**About this task:** An unchanged copy of each entry below is needed; keep the pictures out of it.

################

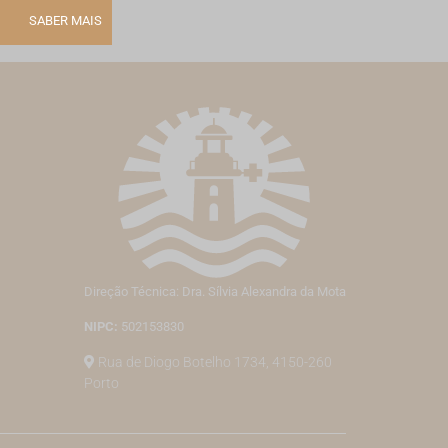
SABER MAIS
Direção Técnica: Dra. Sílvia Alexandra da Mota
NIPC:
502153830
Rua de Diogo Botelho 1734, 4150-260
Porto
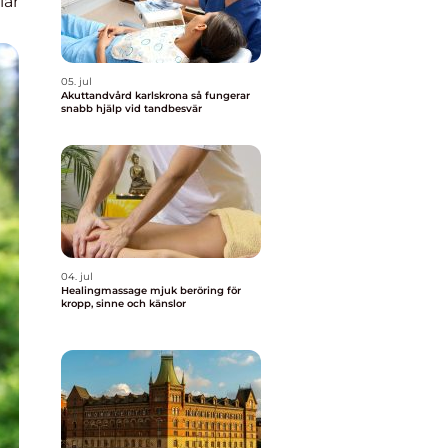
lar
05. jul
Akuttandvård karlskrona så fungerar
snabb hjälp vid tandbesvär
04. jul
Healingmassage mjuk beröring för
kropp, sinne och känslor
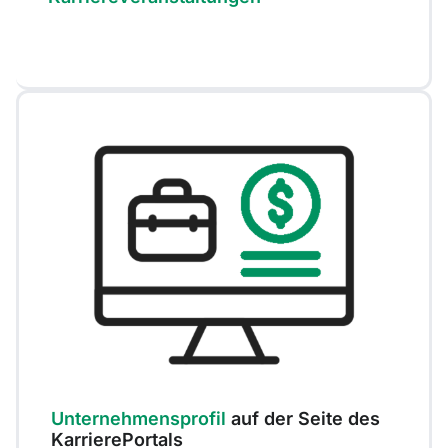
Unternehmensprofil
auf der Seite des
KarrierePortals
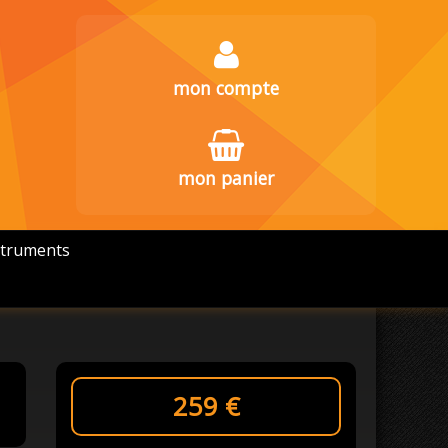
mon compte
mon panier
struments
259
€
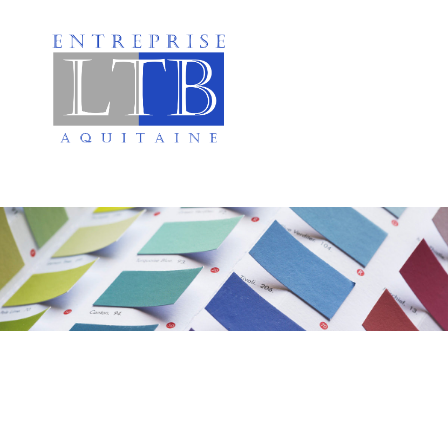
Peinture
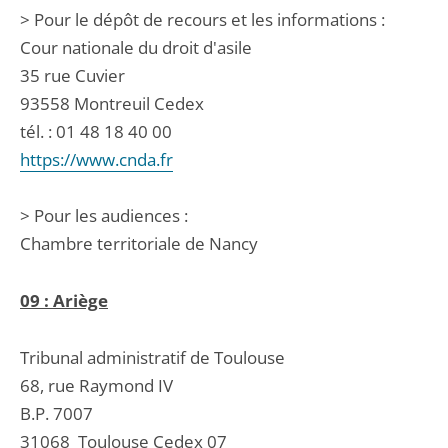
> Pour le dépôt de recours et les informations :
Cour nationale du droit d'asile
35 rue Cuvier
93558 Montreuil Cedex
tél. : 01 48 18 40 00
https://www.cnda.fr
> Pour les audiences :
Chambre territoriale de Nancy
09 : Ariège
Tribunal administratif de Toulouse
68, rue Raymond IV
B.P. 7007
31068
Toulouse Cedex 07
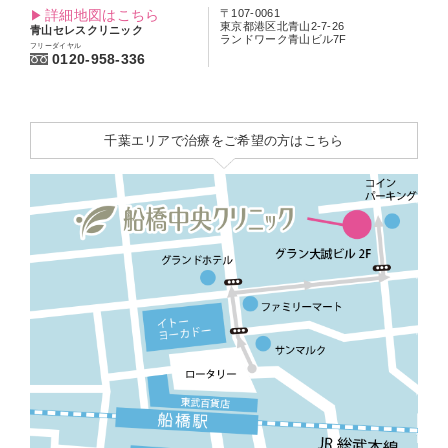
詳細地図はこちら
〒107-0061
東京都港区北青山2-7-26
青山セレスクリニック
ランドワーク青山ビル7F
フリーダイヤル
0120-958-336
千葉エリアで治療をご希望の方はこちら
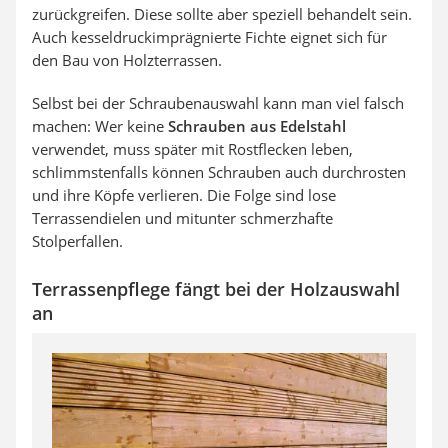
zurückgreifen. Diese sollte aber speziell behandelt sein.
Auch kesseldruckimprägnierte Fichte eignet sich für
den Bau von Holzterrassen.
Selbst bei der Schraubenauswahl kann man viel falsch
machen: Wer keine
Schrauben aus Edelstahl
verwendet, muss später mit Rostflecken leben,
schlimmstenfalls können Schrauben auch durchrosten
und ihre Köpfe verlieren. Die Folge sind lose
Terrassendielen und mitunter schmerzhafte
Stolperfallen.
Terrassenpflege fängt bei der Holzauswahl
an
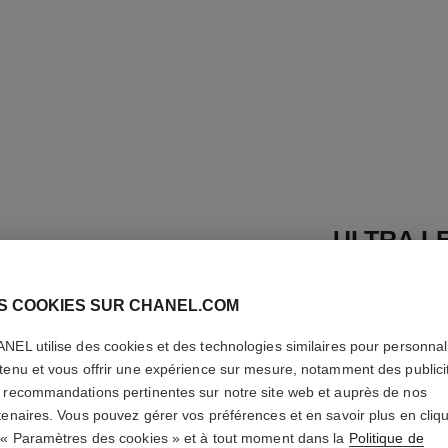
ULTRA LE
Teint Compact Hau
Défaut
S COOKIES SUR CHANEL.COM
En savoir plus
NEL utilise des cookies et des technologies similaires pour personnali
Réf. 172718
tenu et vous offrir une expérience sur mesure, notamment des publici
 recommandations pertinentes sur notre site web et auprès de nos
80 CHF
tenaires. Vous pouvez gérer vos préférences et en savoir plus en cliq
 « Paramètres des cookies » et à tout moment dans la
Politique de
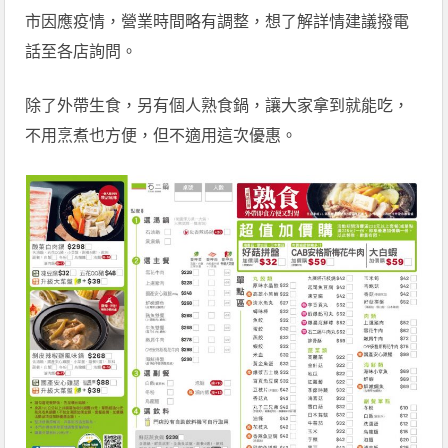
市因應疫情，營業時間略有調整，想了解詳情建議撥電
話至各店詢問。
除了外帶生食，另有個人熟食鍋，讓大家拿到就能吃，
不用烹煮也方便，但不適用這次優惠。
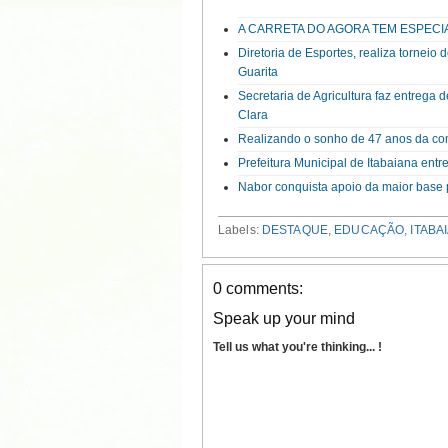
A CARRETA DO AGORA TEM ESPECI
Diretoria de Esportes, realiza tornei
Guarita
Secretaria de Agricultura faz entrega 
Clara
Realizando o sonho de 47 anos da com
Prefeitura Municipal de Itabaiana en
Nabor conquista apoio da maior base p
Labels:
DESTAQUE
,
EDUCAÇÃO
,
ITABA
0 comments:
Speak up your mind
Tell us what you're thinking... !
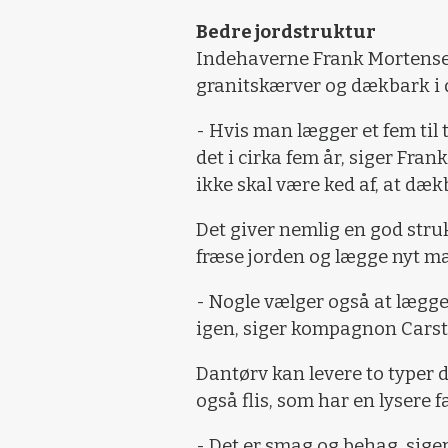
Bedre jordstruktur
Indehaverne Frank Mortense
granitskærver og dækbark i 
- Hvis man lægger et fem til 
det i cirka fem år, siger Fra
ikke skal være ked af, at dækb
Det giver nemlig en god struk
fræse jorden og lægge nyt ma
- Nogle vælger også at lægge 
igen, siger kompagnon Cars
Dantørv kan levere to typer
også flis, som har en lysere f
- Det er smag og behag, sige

################

**Solution to this exercise:**
SABER MAIS
Direção Técnica: Dra. Sílvia Alexandra da Mota
NIPC:
502153830
Rua de Diogo Botelho 1734, 4150-260
Porto
lar
05. jul
Akuttandvård karlskrona så fungerar
snabb hjälp vid tandbesvär
04. jul
Healingmassage mjuk beröring för
kropp, sinne och känslor
Unternehmensprofil
auf der Seite des
KarrierePortals
mon compte
mon panier
struments
259
€
Peinture
> Pour le dépôt de recours et les informations :
Cour nationale du droit d'asile
35 rue Cuvier
93558 Montreuil Cedex
tél. : 01 48 18 40 00
https://www.cnda.fr
> Pour les audiences :
Chambre territoriale de Nancy
09 : Ariège
Tribunal administratif de Toulouse
68, rue Raymond IV
B.P. 7007
31068
Toulouse Cedex 07
詳細地図はこちら
〒107-0061
東京都港区北青山2-7-26
青山セレスクリニック
ランドワーク青山ビル7F
フリーダイヤル
0120-958-336
千葉エリアで治療をご希望の方はこちら
zurückgreifen. Diese sollte aber speziell behandelt sein.
Auch kesseldruckimprägnierte Fichte eignet sich für
den Bau von Holzterrassen.
Selbst bei der Schraubenauswahl kann man viel falsch
machen: Wer keine
Schrauben aus Edelstahl
verwendet, muss später mit Rostflecken leben,
schlimmstenfalls können Schrauben auch durchrosten
und ihre Köpfe verlieren. Die Folge sind lose
Terrassendielen und mitunter schmerzhafte
Stolperfallen.
Terrassenpflege fängt bei der Holzauswahl
an
ULTRA LE
Teint Compact Hau
Défaut
S COOKIES SUR CHANEL.COM
En savoir plus
NEL utilise des cookies et des technologies similaires pour personnali
Réf. 172718
tenu et vous offrir une expérience sur mesure, notamment des publici
 recommandations pertinentes sur notre site web et auprès de nos
80 CHF
tenaires. Vous pouvez gérer vos préférences et en savoir plus en cliq
 « Paramètres des cookies » et à tout moment dans la
Politique de
市因應疫情，營業時間略有調整，想了解詳情建議撥電
話至各店詢問。
除了外帶生食，另有個人熟食鍋，讓大家拿到就能吃，
不用烹煮也方便，但不適用這次優惠。
A CARRETA DO AGORA TEM ESPECI
Diretoria de Esportes, realiza tornei
Guarita
Secretaria de Agricultura faz entrega 
Clara
Realizando o sonho de 47 anos da com
Prefeitura Municipal de Itabaiana en
Nabor conquista apoio da maior base p
Labels:
DESTAQUE
,
EDUCAÇÃO
,
ITABA
0 comments:
Speak up your mind
Tell us what you're thinking... !
Bedre jordstruktur
Indehaverne Frank Mortense
granitskærver og dækbark i 
- Hvis man lægger et fem til 
det i cirka fem år, siger Fra
ikke skal være ked af, at dækb
Det giver nemlig en god struk
fræse jorden og lægge nyt ma
- Nogle vælger også at lægge 
igen, siger kompagnon Cars
Dantørv kan levere to typer
også flis, som har en lysere f
- Det er smag og behag, sige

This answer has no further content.